+++ RECORDS PROVIDED

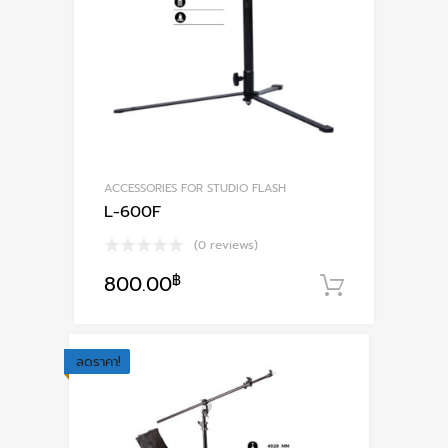
ACCESSORIES FOR STUDIO FLASH
L-600F
(0 reviews)
800.00
฿
หยิบใส่ตะ
ลดราคา!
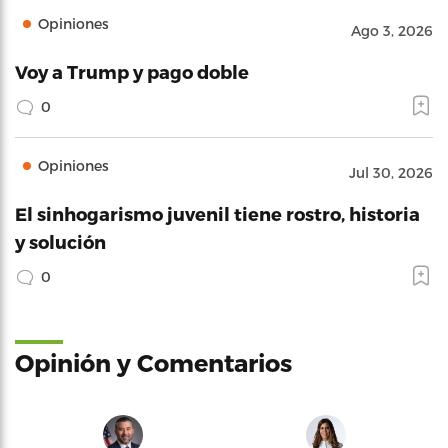
Opiniones
Ago 3, 2026
Voy a Trump y pago doble
0
Opiniones
Jul 30, 2026
El sinhogarismo juvenil tiene rostro, historia
y solución
0
Opinión y Comentarios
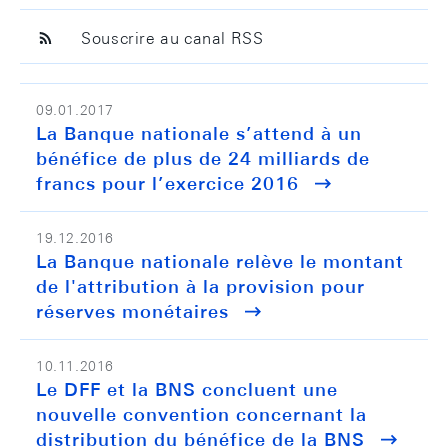
Souscrire au canal RSS
09.01.2017
La Banque nationale s’attend à un
bénéfice de plus de 24 milliards de
francs pour l’exercice 2016
19.12.2016
La Banque nationale relève le montant
de l'attribution à la provision pour
réserves monétaires
10.11.2016
Le DFF et la BNS concluent une
nouvelle convention concernant la
distribution du bénéfice de la BNS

++++++

- [ASSIGNMENT]: Give only the number of lines in the data that hold the string "bénéfice".

- [RESPONSE BELOW]: 2